I've tried out DeepSeek on deepseek.com and it refuses conversations about several topics censored in China (Tiananmen, Xi Jinping as Winnieh-the-Pooh).
Has anyone tried if this also happens when self-hosting the weights?
I haven't tried that base model yet but I have tried with the coder model before and experienced similar things. A lot of refusals to write code if the model thought that it was unethical or could be used unethically. Like asking it to write code to download images from an image gallery website would work or not depending on what site it thought it was going to retrieve from.
When I try out the topics you suggest at the huggingface endpoint you link, the answer is either my question translated into Chinese, or no answer when I prompt the model in Chinese:
Interesting - I can't speak to the Huggingface endpoint. I downloaded the 4-bit GGUF model locally and ran it through Oobabooga with instruct-chat template - I expressed my questions in English.
Chinese IP are not allowed to use ChatGPT.
Chinese credit card is not allowed for OpenAI API.

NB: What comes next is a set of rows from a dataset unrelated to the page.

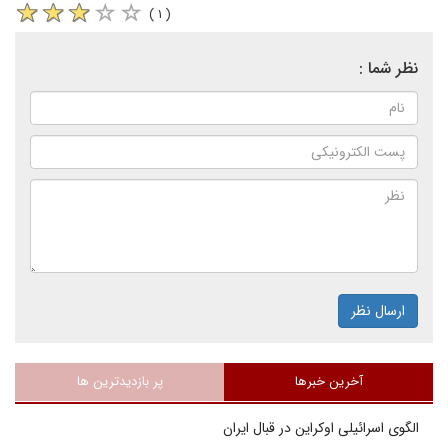
( ۱ )
نظر شما :
ارسال نظر
آخرین خبرها
پر بازدیدترین ها
الگوی اسرائیلی اوکراین در قبال ایران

Source: my own experience.
What puzzles me most is the second restriction. My credit card is accepted by AWS, Google, and many other services. It is also accepted by many services which use Stripe to process payments.
Perhaps they are unwilling to operate in a territory where they would be required to disclose every user's chat history to the government, which has potentially severe implications for certain groups of users and also for OpenAI's competitive interests.
> Chinese credit card is not allowed for OpenAI API.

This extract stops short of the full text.